David Finkelstein, longtime Baltimore-Washington food broker, passed away peacefully on July 19 at his home in Pikesville, MD at the age of 92.

Finkelstein was born in Wilkes-Barre, PA and attended the University of Miami on a football scholarship and later Penn State University before beginning his career in the food business in the late 1940s with Del Monte.

After being drafted, he served in the Korean War and then resumed his job with Del Monte. However, within a year, Finkelstein moved to Baltimore to start his own brokerage business, Alto Sales.

Advertisement

In 1956, Finkelstein received a spontaneous phone call from John Kluge, who at the time operated a much larger brokerage firm, Kluge & Company, in the Washington, DC area. The two met clandestinely at 2:00 a.m. in a Washington, DC Hot Shoppe restaurant and Kluge offered Finkelstein the opportunity to be his partner. The deal was consummated shortly after that serendipitous meeting. The firm would be known as Kluge, Finkelstein & Co.

Kluge, who at the time had other business interests, shortly left the day-to-day operation to relocate to New York where he formed Metromedia, which ultimately became one of the largest media companies in the country. Finkelstein became John Kluge’s lifelong friend, noting that when they completed their merger in 1956, there was never a contract signed.

“I knew from that original Hot Shoppes meeting, that I could trust John like a brother; he and I worked on many deals after Kluge, Finkelstein, and the trust, respect and love that we shared never wavered,” Finkelstein recalled following Kluge’s death in 2010.

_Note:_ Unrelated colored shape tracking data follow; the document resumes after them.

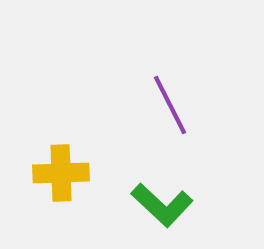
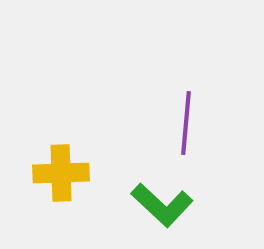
purple line: moved 16 px right, 18 px down; rotated 32 degrees clockwise
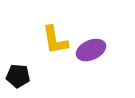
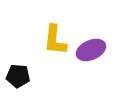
yellow L-shape: rotated 16 degrees clockwise
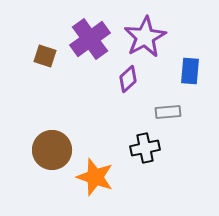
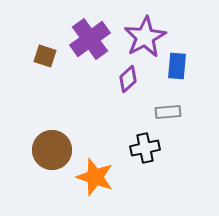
blue rectangle: moved 13 px left, 5 px up
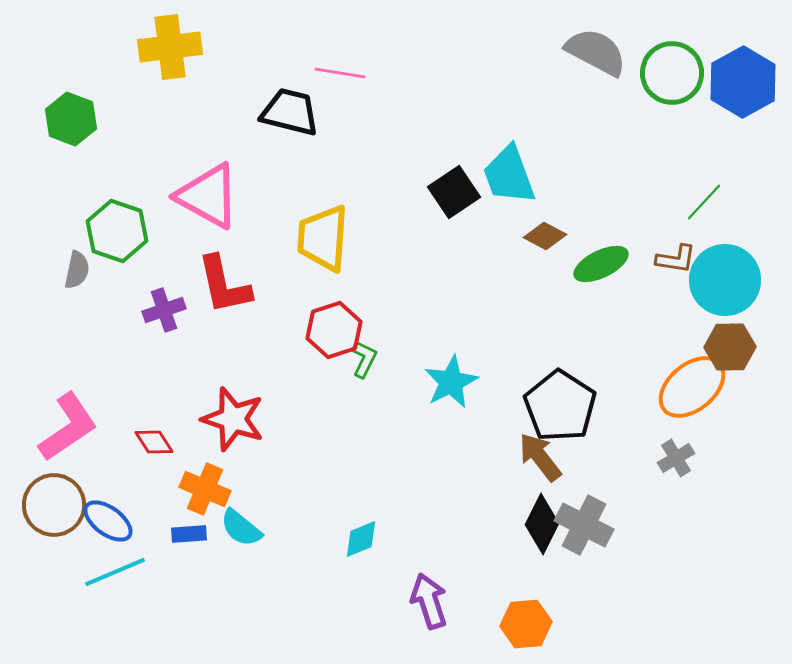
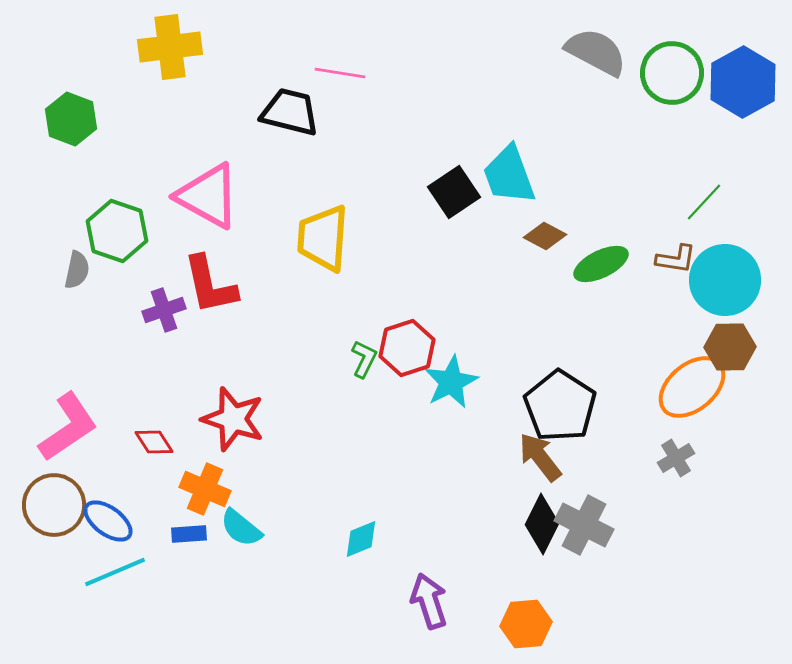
red L-shape at (224, 285): moved 14 px left
red hexagon at (334, 330): moved 73 px right, 18 px down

Over the next 20 years, Kluge Finkelstein continued to grow its business, representing some of the top manufacturers in the food industry. The company also increased its presence in the region by acquiring several of its competitors, including Penn Sales, Becton-Deblitz and Richardson & Associates.

Finkelstein retired in 1993 after his firm’s merger with another large Baltimore-Washington broker, The Leaman Company, forming KLF. Ultimately, the firm was acquired by Advantage Sales & Marketing.

Finkelstein was a charter member of the Maryland Food Industry’s Hall of Fame’s original class in 2003.

Since his retirement, Finkelstein kept busy with his interests and philanthropic endeavors, including owning horses and contributing to many charities including Johns Hopkins Hospital and the Foundation for Fighting Blindness.

David Finkelstein is survived by his beloved wife, Harriet Finkelstein (nee Goldberg); children, Michael (Juli) Finkelstein and Esther (Theodore) Solomon; grandchildren, Nicole Leigh Natoli (Brian Michael Natoli) and Andrew Robert Finkelstein; and great-grandchild, Cameron Natoli. He was predeceased by his parents, Irving and Esther Finkelstein and brother Robert Fine.

The family asked that in lieu of flowers, contributions in his memory may be sent to Alzheimer’s Association, 225 N. Michigan Avenue, Floor 17, Chicago, IL 60601.